In the backward Wald binary logistic regression analysis, we observed that immediate memory was the only variable as a predictive factor of MCI that survived among other VMPT parameters. A recent study from Turkey using the adapted Turkish‐language version of the RAVLT, in other words, the VMPT, showed that the subtests of the verbal memory processes, including short‐term memory recall (total learning) and long‐term memory recall (delayed free recall), were capable of differentiating MCI from mild dementia. ^32^ Our findings indirectly suggest recent functional data indicating that impaired connectivity between the right amygdala, occipital and parietal lobe, and left hippocampus is accompanied by a greater decrease in the RAVLT and immediate recall in MCI than in MDD‐MCI and controls. ^2^
To summarize, these findings suggest that the VMPT may potentially represent a novel neuropsychometric test that sufficiently differentiates MCI from MDD. Further studies with additional imaging tools, particularly those considering the relevant brain regions, should be used to differentiate patients with MDD from those in the early stages of dementia, such as MCI.

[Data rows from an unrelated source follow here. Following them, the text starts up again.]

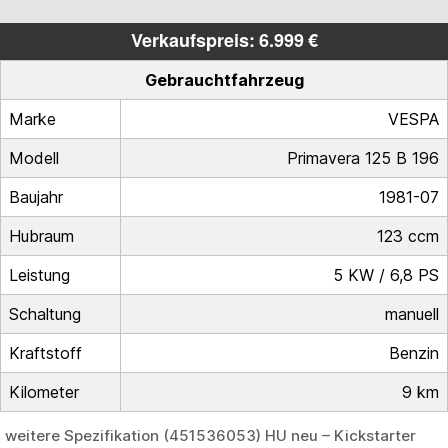
Verkaufspreis: 6.999 €
Gebrauchtfahrzeug
Marke
VESPA
Modell
Primavera 125 B 196
Baujahr
1981-07
Hubraum
123 ccm
Leistung
5 KW / 6,8 PS
Schaltung
manuell
Kraftstoff
Benzin
Kilometer
9 km
weitere Spezifikation (451536053) HU neu – Kickstarter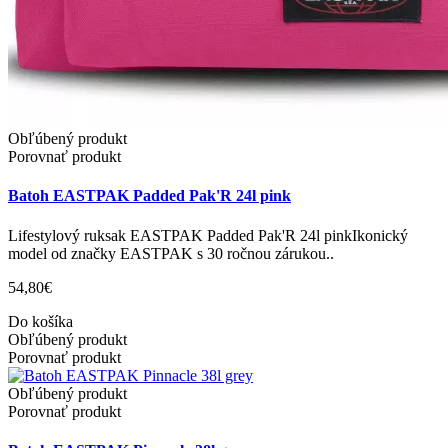
Obľúbený produkt
Porovnať produkt
Batoh EASTPAK Padded Pak'R 24l pink
Lifestylový ruksak EASTPAK Padded Pak'R 24l pinkIkonický
model od značky EASTPAK s 30 ročnou zárukou..
54,80€
Do košíka
Obľúbený produkt
Porovnať produkt
Obľúbený produkt
Porovnať produkt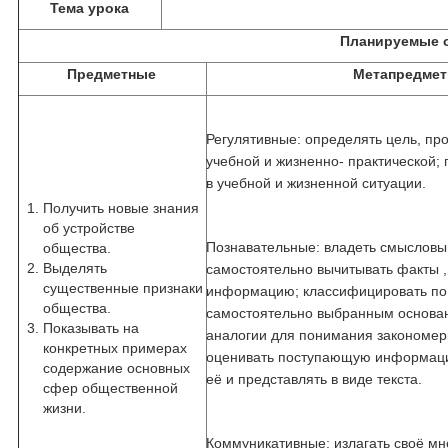
Тема урока
Планируемые 
Предметные
Метапредме
Регулятивные: определять цель, пр
учебной и жизненно- практической;
в учебной и жизненной ситуации.
Получить новые знания
об устройстве
Познавательные: владеть смысловы
общества.
Выделять
самостоятельно вычитывать факты ,
существенные признаки
информацию; классифицировать по
общества.
самостоятельно выбранным основан
Показывать на
аналогии для понимания закономер
конкретных примерах
оценивать поступающую информаци
содержание основных
её и представлять в виде текста.
сфер общественной
жизни.
Коммуникативные: излагать своё мне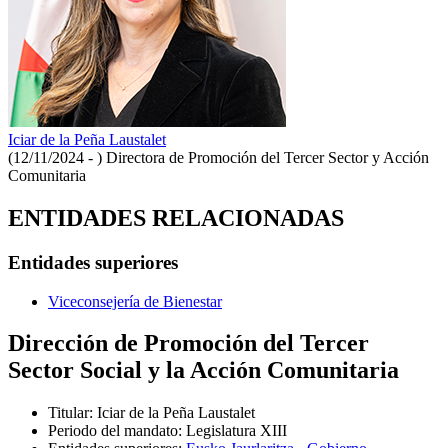
Iciar de la Peña Laustalet
(12/11/2024 - )
Directora de Promoción del Tercer Sector y Acción
Comunitaria
ENTIDADES RELACIONADAS
Entidades superiores
Viceconsejería de Bienestar
Dirección de Promoción del Tercer
Sector Social y la Acción Comunitaria
Titular
:
Iciar de la Peña Laustalet
Periodo del mandato
:
Legislatura XIII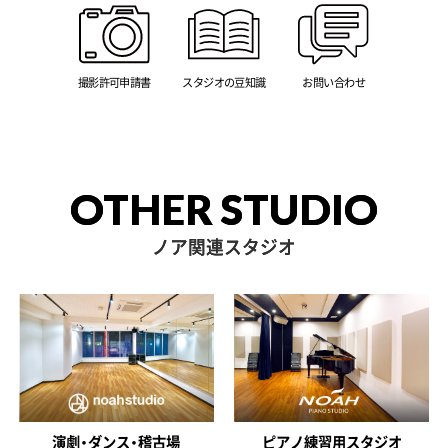
撮影許可申請書
スタジオの豆知識
お問い合わせ
OTHER STUDIO
ノア関連スタジオ
演劇・ダンス・稽古場
ピアノ練習用スタジオ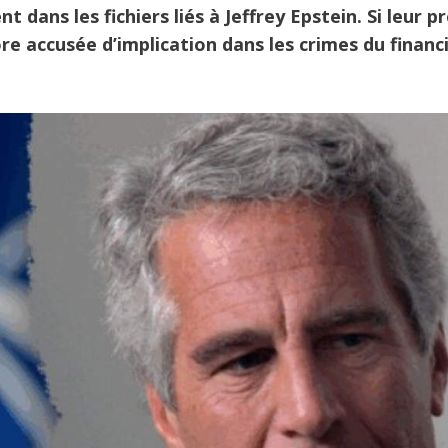
 dans les fichiers liés à Jeffrey Epstein. Si leur p
re accusée d’implication dans les crimes du financ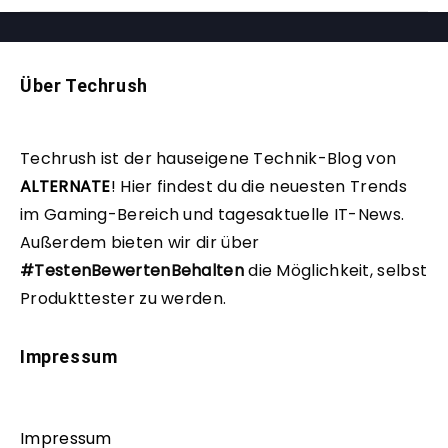
Über Techrush
Techrush ist der hauseigene Technik-Blog von
ALTERNATE
!
Hier findest du die neuesten Trends
im Gaming-Bereich und tagesaktuelle IT-News.
Außerdem bieten wir dir über
#TestenBewertenBehalten
die Möglichkeit, selbst
Produkttester zu werden.
Impressum
Impressum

Despite some minor limitations, such as the small sample size and lack of a control group, this study is clinically significant in showing that practical and powerful cognitive tests are essential in identifying subtle cognitive impairments in both MDD and MCI patients. Such a purely clinical approach can be reinforced with practical morphological assessment tools, of which the MVMRS total score assessment seems to be a particularly suitable candidate.
The authors declare no conflicts of interest. Author disclosures are available in the supporting information.
The ethics committee at Bayindir Hospital Icerenkoy, Istanbul, Turkey, approved the study protocol. Written informed consent was obtained from all participants or, in the case of cognitively impaired persons, from a proxy (usually a guardian or a family member).